How to find the cause of server load
table of contents
My name is Ito and I am an infrastructure engineer.
Last time, I introduced something called "load average" that is checked when the server load increases.
Check the server load with load average? Beyond Blog
Load average is a representation of processes waiting to be processed.
The higher the number, the more processes are waiting for processing, and the situation is "higher load."
Why is the load so high this time? I would like to find out the cause.
There are two main causes
There are basically two main reasons why a high load average occurs.

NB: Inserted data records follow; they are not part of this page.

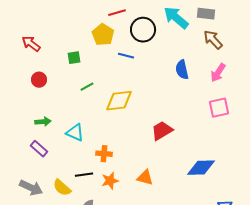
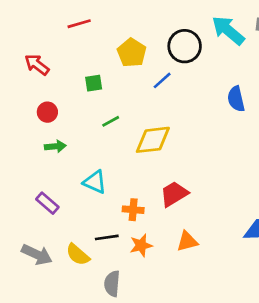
red line: (117, 13) -> (79, 24), moved
blue line: (126, 56) -> (162, 80), turned -56
green arrow: (43, 122) -> (55, 146), moved
red trapezoid: (162, 131) -> (174, 194), moved
orange triangle: (145, 178) -> (187, 241), turned -30

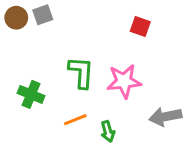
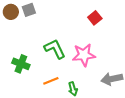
red square: (140, 27) -> (95, 18), turned 32
green L-shape: (81, 72) -> (55, 49), turned -30

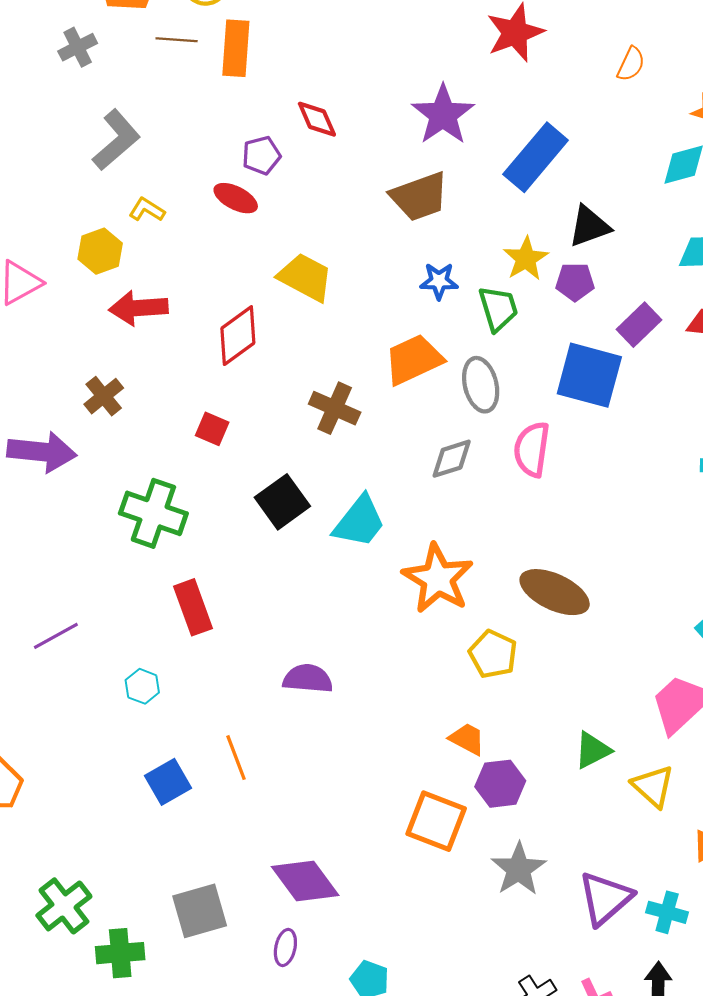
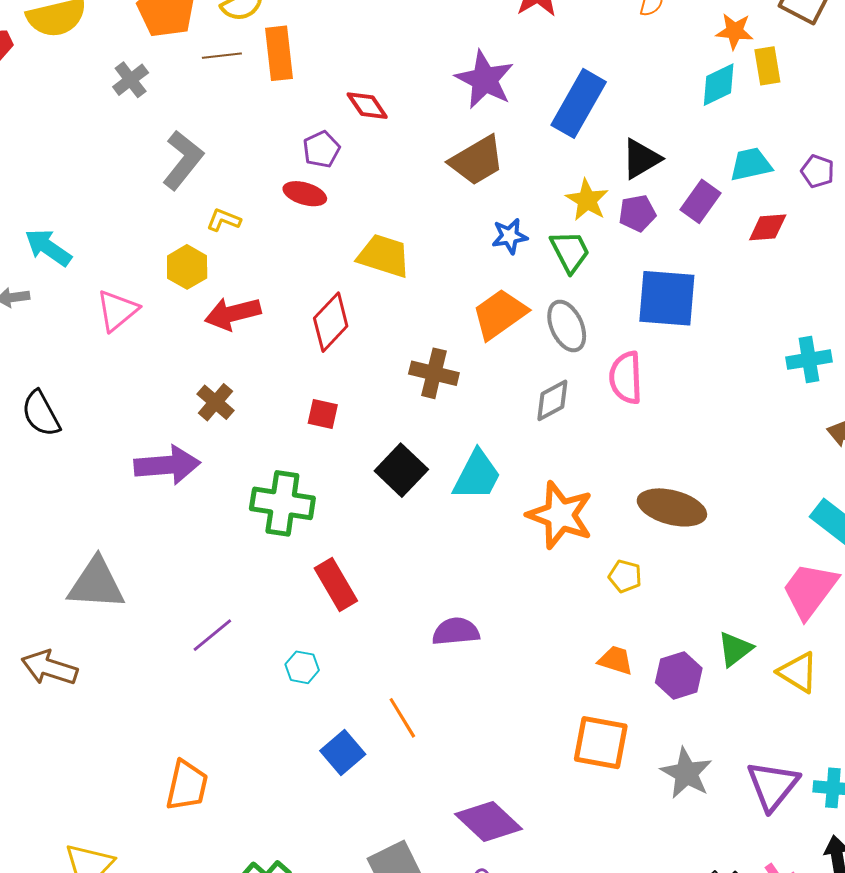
purple rectangle: (639, 325) -> (701, 201), moved
yellow pentagon: (493, 654) -> (625, 576), size x0.7
purple hexagon: (500, 784) -> (679, 675), moved

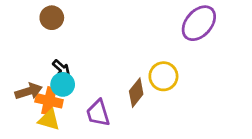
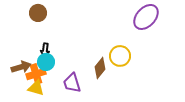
black arrow: (61, 68) -> (45, 50), turned 56
orange cross: (49, 101) -> (36, 74), turned -30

- CPU processing cannot keep up
- Disk I/O processing cannot keep up
Now, I would like to explain how to find out if each is the cause.
If the cause is the CPU
First, check the CPU usage using the top command. The following two values are worth noting.
%user | CPU usage rate used by user processes |
%system | CPU usage rate used by the system (kernel) |
If a general process is CPU intensive, the user mode (%user) CPU usage will probably be high.
Also, if a large number of processes are running in user mode, the process will be switched.
Since the kernel mode (%system) CPU is used when performing this "process switching",
the kernel mode CPU usage rate will be high for programs that often switch processes.
If user mode CPU usage is high
If kernel CPU usage is high
If disk I/O is the cause
If disk I/O is the cause, check the following at top.
%iowait | Processes are idle when disk I/O is required |
SWAP | Amount of memory used up and HDD used instead of memory |
The iowait value is often high when a large amount of data is being read and written from disk.
For example, a DB server that accesses a lot of databases tends to have a high iowait value.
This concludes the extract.